The hCMV promoter has been by far the most commonly used promoter for high level transgene expression in mammalian cells, for a wide range of applications that includes the production of protein therapeutics in cultured cells, transgenic animals and gene therapies. Its utility in expressing transgenes for all these applications, however, has been hindered by its susceptibility to silencing, largely through effects involving adverse chromatin structure. For example, the isolation of clonal cell lines or transgenic animals showing stable, high level expression of transgenes is usually a slow and labour-intensive procedure because most integration events lead to silencing.
The results we report here show that incorporating a RNP CpG island fragment immediately upstream of the hCMV promoter gives major benefits in expression from the latter. These benefits include a substantial increase in the median level of expression observed in pools of transfectants, together with a substantial improvement in the proportion of cells in the pool that express. The CpG island fragments reproducibly gave 20 to 40-fold increases in the level of expression observed. With both EGFP and EPO these dramatically increased expression levels were maintained through at least 100 generations of subculture. The CpG island fragments also enabled the rapid and facile isolation of clonal cell lines showing stable, high level expression of EGFP and EPO.
Our previous work [9
] showed that a 16 kb DNA fragment containing the RNP
CpG island conferred resistance to heterochromatin-mediated silencing of expression from the endogenous RNP
promoter and reduced position effect variegation, giving very consistent expression levels in tissue culture cells. In the studies we report here, constructs with the 8.0 kb RNP
CpG island fragment preceding the hCMV
promoter gave detectable levels of transgene expression for all integration events in which the construct remained intact, together with substantial increases in the level of expression from the hCMV
promoter. Analysis of variance (by the single factor ANOVA method) showed these increases to be statistically significant (p = 8.13E-27). These constructs, however, gave much greater variability in levels of expression than those observed in our previous work with a larger CpG island fragment and the endogenous RNP
promoter. It is not clear whether the greater variability in expression level for the CpG island constructs in the studies we report here than our previous ones is due to the use of a different promoter or different cell line, or occurs because sequences giving more complete isolation from the effects of chromatin structure or transcriptional activity adjacent to the integration site are present on the 16 kb fragment but not on the 8 kb fragment.

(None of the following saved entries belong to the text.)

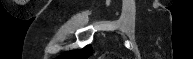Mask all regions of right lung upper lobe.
<instances>
[{
	"label": "right lung upper lobe",
	"instance_id": "right-lung-upper-lobe-1",
	"mask_svg": "<svg viewBox=\"0 0 193 59\" xmlns=\"http://www.w3.org/2000/svg\"><path fill=\"white\" fill-rule=\"evenodd\" d=\"M92 48L91 46H87L82 49L79 53L76 52H68L66 56L62 59H86L91 54Z\"/></svg>",
	"mask_w": 193,
	"mask_h": 59
}]
</instances>
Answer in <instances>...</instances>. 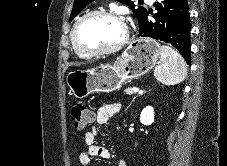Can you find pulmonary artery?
<instances>
[{"label": "pulmonary artery", "mask_w": 227, "mask_h": 166, "mask_svg": "<svg viewBox=\"0 0 227 166\" xmlns=\"http://www.w3.org/2000/svg\"><path fill=\"white\" fill-rule=\"evenodd\" d=\"M148 4L152 5L154 0H145Z\"/></svg>", "instance_id": "obj_1"}]
</instances>
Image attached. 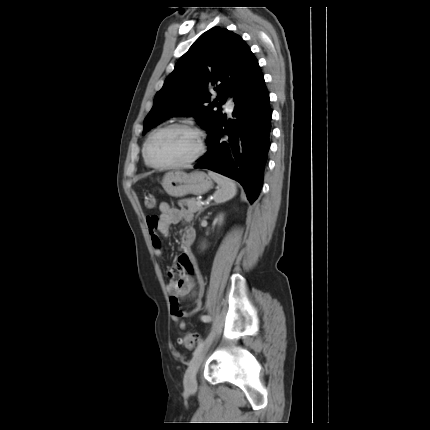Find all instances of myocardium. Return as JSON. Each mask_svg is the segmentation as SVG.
<instances>
[{"label":"myocardium","instance_id":"obj_1","mask_svg":"<svg viewBox=\"0 0 430 430\" xmlns=\"http://www.w3.org/2000/svg\"><path fill=\"white\" fill-rule=\"evenodd\" d=\"M174 128L186 129V130H189V131H191L197 135L198 149H197L196 153L192 157H190L184 161L178 162V163L158 164V163L154 162L152 160V158L150 157V152H149L151 142L153 141V139L156 136H158L162 132H165L167 130L174 129ZM205 151H206V136H205L204 132L199 127H197L191 123H188V122H174V123L167 124L161 128H158L153 133H151L145 142L143 152H144L145 160L147 161V163L150 166H152L156 169H160V170H169V169H177V168L186 167L188 165L195 163L204 155Z\"/></svg>","mask_w":430,"mask_h":430}]
</instances>
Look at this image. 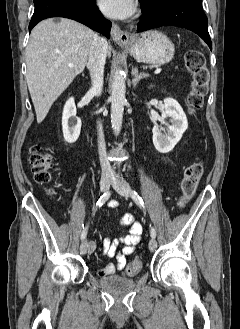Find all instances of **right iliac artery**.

The present results demonstrate two very important applications of this novel transgene expression technology. One is the rapid production of recombinant proteins, in the quantities required for basic research, drug discovery and preclinical studies, using stable pools of transfectants. The CpG island technology circumvents the need for slow, labour intensive screening of clonal lines for this purpose. The other is faster and easier identification of clonal cell lines that show stable, high level production as candidates for large scale manufacture of protein therapeutics. With the CpG island technology screening of only 20 clonal CHO cell lines was sufficient to identify lines showing very high yields of EPO, the latter being a blockbuster protein drug that is widely used to treat anaemia associated with renal failure and chemotherapy. It is noteworthy that the hCMV and CHO cells used in these experiments are the promoter and cells most commonly used for commercial manufacture of protein therapeutics.
Through their capacity to confer an increase in the proportion of integration events that are productive, together with improvements in the level of transgene expression, RNP CpG island vectors have many other potential applications, including use in mammalian cell-based in vitro screens for drug discovery, transgenic animals for basic research and drug discovery, and gene therapy. For some of these applications, notably those involving transgene delivery with integrating viral vectors, gene expression elements of small size are required. The data we present here suggest that the 1.5 kb RNP fragment confers major benefits in expression level from the hCMV promoter. Efforts to further characterise and minimise these elements are ongoing, but the 1.5 kb fragment should be small enough for incorporation into most viral vectors.
The mechanism by which the RNP
CpG island reduces silencing and improves transgene expression is under investigation in our laboratories. The data we report here show that the mechanism does not involve increasing the copy number of the integrated transgene. Our results to date, reported previously [9
] and in this paper, are consistent with these elements being able to establish and maintain a more open chromatin domain irrespective of the local chromosome environment. We propose that the promoter-containing CpG-islands of housekeeping genes possess a chromatin remodelling function and that this is designated a "Ubiquitously-acting Chromatin Opening Element", or "UCOE".